Four Indian lads completed the party. This was barely sufficient to pack the horses and make camp, but as Jack had explained to Sir Bryson the best he could get were a poor lot, totally unaccustomed to any discipline, and a larger number of them would only have invited trouble. They must be worked hard, and kept under close subjection to the whites, he said. There were twenty laden horses, and five spare animals.

They climbed the steep high hill behind Fort Cheever and Jack, watching the train wind up before him, thrilled a little with satisfaction under his mask of careless hardihood. Notwithstanding all his preliminary difficulties, it was a businesslike-looking outfit. Besides, it is not given to many young men in their twenties to command a lieutenant-governor.

This was not really a hill, but the river-bank proper. From the top of it the prairie stretched back as far as the eye could reach, green as an emerald sea at this season, and starred with flowers. Here and there in the broad expanse grew coverts of poplar saplings and wolf-willow, making a parklike effect. The well-beaten trail mounted the smooth billows, and dipped into the troughs of the grassy sea like an endless brown ribbon spreading before them.

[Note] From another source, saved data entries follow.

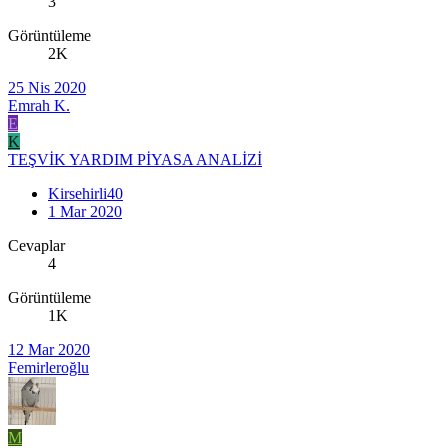
3
Görüntüleme
2K
25 Nis 2020
Emrah K.
E
K
TEŞVİK YARDIM PİYASA ANALİZİ
Kirsehirli40
1 Mar 2020
Cevaplar
4
Görüntüleme
1K
12 Mar 2020
Femirleroğlu
M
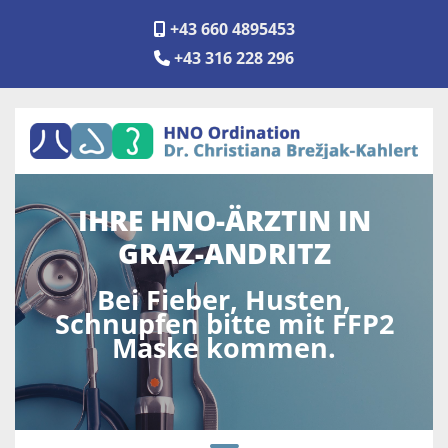
+43 660 4895453

+43 316 228 296

IHRE HNO-ÄRZTIN IN
GRAZ-ANDRITZ
Bei Fieber, Husten,
Schnupfen bitte mit FFP2
Maske kommen.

The progress of such a party is very slow. The laden pack-horses cannot be induced to travel above a slow, slow walk. Twice a day they must be unladen and turned out to forage; then caught and carefully packed again. On the first day a good deal of confusion attended these operations. Little by little Jack brought order out of chaos.

As the pack-train got under way after the first "spell" on the prairie, Jack, not generally so observant of such things, was struck by the look of weariness and pain in Garrod's white face. It was the face of a man whose nerves have reached the point of snapping. Jack did not see as far as that, but: "The old boy's in a bad way," he thought, with a return of his old kindness. After all, as youths, these two had been inseparable.

"I say, wait behind and ride with me," he said to Garrod. "We've scarcely had a chance to say anything to each other."

Garrod's start and the wild roll of his black eyes suggested nothing but terror at the idea, but there was no reasonable excuse he could offer. They rode side by side in the grass at some distance behind the last Indian.

"Do you know," said Jack, "I've never heard a word from home since the night I cleared out five years ago. Tell me everything that's happened."

"That's a large—a large order," stammered Garrod. "So many little things. I forget them. Nothing important. I left Montreal myself soon after you did."

"Why did you never answer my letter?" asked Jack. "You know I had no one to write to but you."